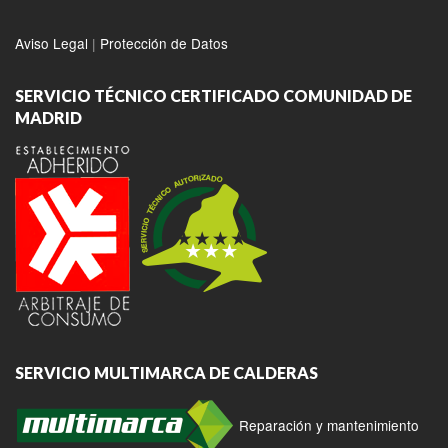
Aviso Legal
|
Protección de Datos
SERVICIO TÉCNICO CERTIFICADO COMUNIDAD DE
MADRID
SERVICIO MULTIMARCA DE CALDERAS
Reparación y mantenimiento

• _PROBLEM DETAILS_
Repeat the material above exactly; any picture in it is left out.

• _ANSWER SECTION_
Aviso Legal
|
Protección de Datos
SERVICIO TÉCNICO CERTIFICADO COMUNIDAD DE
MADRID
SERVICIO MULTIMARCA DE CALDERAS
Reparación y mantenimiento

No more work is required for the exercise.